● **Your objective**:
The full set of entries below should be transcribed exactly.

● **Source records**:
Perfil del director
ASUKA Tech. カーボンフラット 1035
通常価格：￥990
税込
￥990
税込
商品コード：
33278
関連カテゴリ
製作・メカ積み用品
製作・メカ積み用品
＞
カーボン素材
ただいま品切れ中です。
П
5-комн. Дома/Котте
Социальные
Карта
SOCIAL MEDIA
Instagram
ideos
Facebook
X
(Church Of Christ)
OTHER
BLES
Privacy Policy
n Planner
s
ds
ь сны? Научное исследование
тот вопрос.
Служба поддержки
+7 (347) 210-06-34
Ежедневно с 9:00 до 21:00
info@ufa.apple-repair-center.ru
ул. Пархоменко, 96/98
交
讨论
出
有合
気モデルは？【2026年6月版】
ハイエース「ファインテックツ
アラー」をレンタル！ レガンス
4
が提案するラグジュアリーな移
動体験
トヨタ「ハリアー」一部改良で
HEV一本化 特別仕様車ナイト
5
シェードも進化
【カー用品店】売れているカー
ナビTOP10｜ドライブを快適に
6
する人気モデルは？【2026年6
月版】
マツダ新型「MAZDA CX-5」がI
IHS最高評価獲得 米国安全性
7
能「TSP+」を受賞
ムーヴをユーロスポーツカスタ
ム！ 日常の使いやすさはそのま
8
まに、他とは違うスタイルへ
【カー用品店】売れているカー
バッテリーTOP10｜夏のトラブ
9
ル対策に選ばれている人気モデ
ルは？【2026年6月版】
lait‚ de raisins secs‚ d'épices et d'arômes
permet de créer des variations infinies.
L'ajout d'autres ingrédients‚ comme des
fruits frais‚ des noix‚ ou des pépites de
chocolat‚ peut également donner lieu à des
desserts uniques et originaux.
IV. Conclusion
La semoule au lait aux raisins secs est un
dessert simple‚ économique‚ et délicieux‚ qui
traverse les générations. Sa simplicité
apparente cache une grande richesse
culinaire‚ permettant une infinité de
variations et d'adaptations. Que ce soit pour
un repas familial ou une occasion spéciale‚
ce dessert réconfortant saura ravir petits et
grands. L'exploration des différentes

● **Written answer**:
Perfil del director
ASUKA Tech. カーボンフラット 1035
通常価格：￥990
税込
￥990
税込
商品コード：
33278
関連カテゴリ
製作・メカ積み用品
製作・メカ積み用品
＞
カーボン素材
ただいま品切れ中です。
П
5-комн. Дома/Котте
Социальные
Карта
SOCIAL MEDIA
Instagram
ideos
Facebook
X
(Church Of Christ)
OTHER
BLES
Privacy Policy
n Planner
s
ds
ь сны? Научное исследование
тот вопрос.
Служба поддержки
+7 (347) 210-06-34
Ежедневно с 9:00 до 21:00
info@ufa.apple-repair-center.ru
ул. Пархоменко, 96/98
交
讨论
出
有合
気モデルは？【2026年6月版】
ハイエース「ファインテックツ
アラー」をレンタル！ レガンス
4
が提案するラグジュアリーな移
動体験
トヨタ「ハリアー」一部改良で
HEV一本化 特別仕様車ナイト
5
シェードも進化
【カー用品店】売れているカー
ナビTOP10｜ドライブを快適に
6
する人気モデルは？【2026年6
月版】
マツダ新型「MAZDA CX-5」がI
IHS最高評価獲得 米国安全性
7
能「TSP+」を受賞
ムーヴをユーロスポーツカスタ
ム！ 日常の使いやすさはそのま
8
まに、他とは違うスタイルへ
【カー用品店】売れているカー
バッテリーTOP10｜夏のトラブ
9
ル対策に選ばれている人気モデ
ルは？【2026年6月版】
lait‚ de raisins secs‚ d'épices et d'arômes
permet de créer des variations infinies.
L'ajout d'autres ingrédients‚ comme des
fruits frais‚ des noix‚ ou des pépites de
chocolat‚ peut également donner lieu à des
desserts uniques et originaux.
IV. Conclusion
La semoule au lait aux raisins secs est un
dessert simple‚ économique‚ et délicieux‚ qui
traverse les générations. Sa simplicité
apparente cache une grande richesse
culinaire‚ permettant une infinité de
variations et d'adaptations. Que ce soit pour
un repas familial ou une occasion spéciale‚
ce dessert réconfortant saura ravir petits et
grands. L'exploration des différentes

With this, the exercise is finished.